[RENAL CELL CARCINOMA, PAPILLARY TYPE] – Papillary renal cell carcinoma comprises about 10-15% of all renal carcinomas and shows characteristic genetic abnormalities distinct from conventional clear cell carcinoma including trisomy or tetrasomy of chromosome 7 and 17. The tumor is predominantly composed of papillary projections with or without tubular structures. The papillary configurations may be so complex and packed together that an appearance of a solid growth may ensue.
[RENAL CELL CARCINOMA, PAPILLARY TYPE] – The papillary projections consist of a central fibrovascular core lined by a single layer or a pseudostratefied layer of tumor cells. The fibrovascular cores contain variable number of foamy histiocytes and may also show sclerosis.
[RENAL CELL CARCINOMA, PAPILLARY TYPE] – Two varieties of papillary carcinoma have been recognized, type 1 and type 2. Type 1 papillary carcinomas account for about 2/3 of all cases and are characterized by a single layer of cuboidal to low columnar cells (arrow) that contain scant to moderate amounts of usually basophilic but uncommonly clear or eosinophilic cytoplasm. The nuclei are round to oval with mild contour irregularity and may contain grooves. Nucleoli are indistinct and frank anaplasia is lacking. Mitoses are sparse.
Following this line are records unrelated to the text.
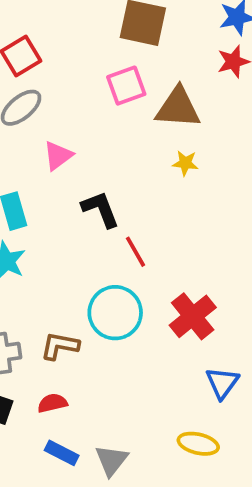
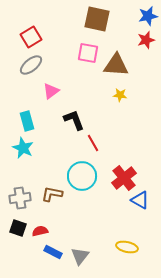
pink square: (126, 86) -> (88, 53), turned 30
blue triangle: (222, 383) -> (140, 200), moved, turned -36
red semicircle: (52, 403) -> (40, 231), moved

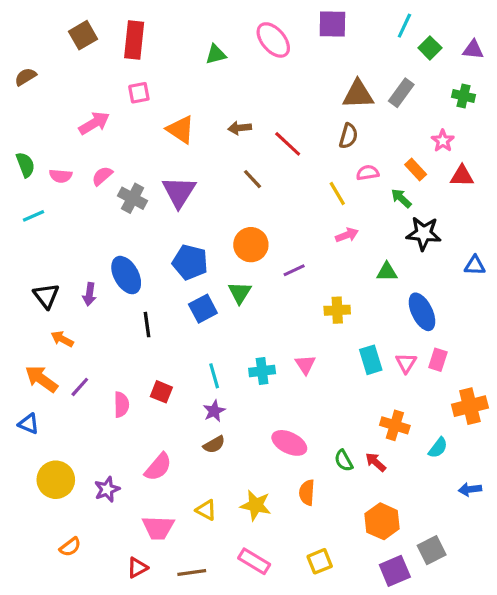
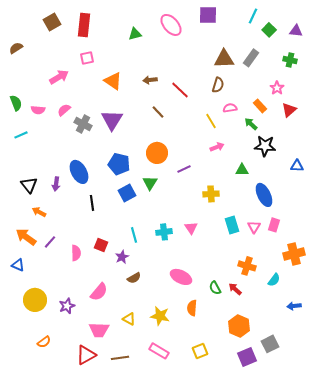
red triangle: (462, 176) -> (289, 110), turned -42
purple star: (214, 411) -> (122, 257), moved
red triangle: (137, 568) -> (86, 355), size x1.5

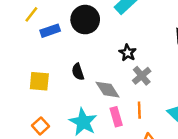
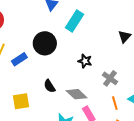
gray cross: (142, 76) -> (110, 78), moved
orange line: (139, 110) -> (115, 103), moved

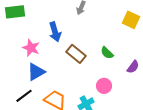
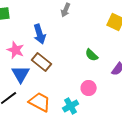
brown rectangle: (76, 54) -> (42, 62), moved
blue triangle: (36, 72) -> (21, 74), turned -30

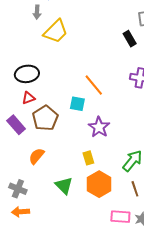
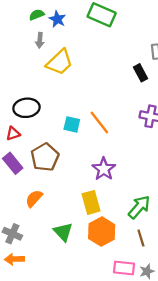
red triangle: (28, 98) -> (13, 134), moved
cyan square: (77, 104) -> (72, 124), moved
yellow rectangle: (88, 158) -> (91, 202), size x1.5

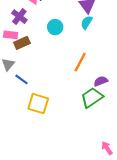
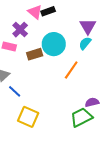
cyan circle: (55, 27) -> (54, 44), size x1.5
brown rectangle: (22, 43) -> (35, 54), moved
orange line: (80, 62) -> (71, 70), moved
[RENAL CELL CARCINOMA, PAPILLARY TYPE] – Foamy histiocytes (arrow) are commonly identified in the fibrovascular cores and may be numerous in both type 1 and type 2 carcinomas. Note the scant amount of lightly eosinophilic cytoplasm in cuboidal tumor cells lining the fibrovascular core in this type 1 example.
[RENAL CELL CARCINOMA, PAPILLARY TYPE] – Foamy histiocytes may be numerous and may cause expansion of the fibrovascular cores. The presence of abundant foamy histiocytes is a helpful diagnostic feature since it is seen almost consistently with papillary renal carcinomas but rarely with other renal cell carcinomas with the notable exception of cystic renal cell carcinoma that may accumulate foamy macrophages.
[RENAL CELL CARCINOMA, PAPILLARY TYPE] – Type 2 papillary renal cell carcinoma comprises about 1/3 of the cases and is characterized by larger cells with more abundant and usually eosinophilic cytoplasm than type 1 tumors. Pseudostratification is also more common. Foamy histiocytes are seen in both type 1 and typ2 with about equal frequency and are an important diagnostic finding.
[RENAL CELL CARCINOMA, PAPILLARY TYPE]– One additional morphologic finding of diagnostic importance is the presence of intracellular hemosiderin (arrow) that is not generally seen in other renal carcinomas. Most cells in the type 2 example of papillary carcinoma show predominantly apical hemosiderin granules with basally situated nuclei.
[RENAL CELL CARCINOMA, PAPILLARY TYPE] – The tumor cells in some type 2 carcinomas may be intensely eosinophilic with regular round nuclei simulating renal oncocytomas but the presence of papillary architecture, foamy histiocytes, and other morphologic features assist in the diagnosis. The growth is both tubular and papillary in contrast to the nesting, tubular and solid growth pattern seen with oncocytomas. Note the presence of regular, round apical nuclei.
[RENAL CELL CARCINOMA, PAPILLARY TYPE] – In this example of type 2 papillary renal cell carcinoma, irregular papillary projections are lined by large eosinophilic tumor cells that focally are pseudo-stratified.
[RENAL CELL CARCINOMA, PAPILLARY TYPE] – The cytoplasm can be both eosinophilic and finely granular and tumor cells in urine cytology specimens may be difficult to differentiate from chromophobe renal cells carcinoma and oncocytomas. Note the thin fibrovascular core (arrow) with large cells containing abundant cytoplasm and focal pseudo-stratification of nuclei.
[RENAL CELL CARCINOMA, PAPILLARY TYPE] – Another characteristic histologic feature of papillary renal cell carcinoma is the presence of neutrophils in the fibrovascular cores (arrowhead), which may be numerous in some areas. Neutrophil infiltration is also commonly seen in renal medullary carcinoma.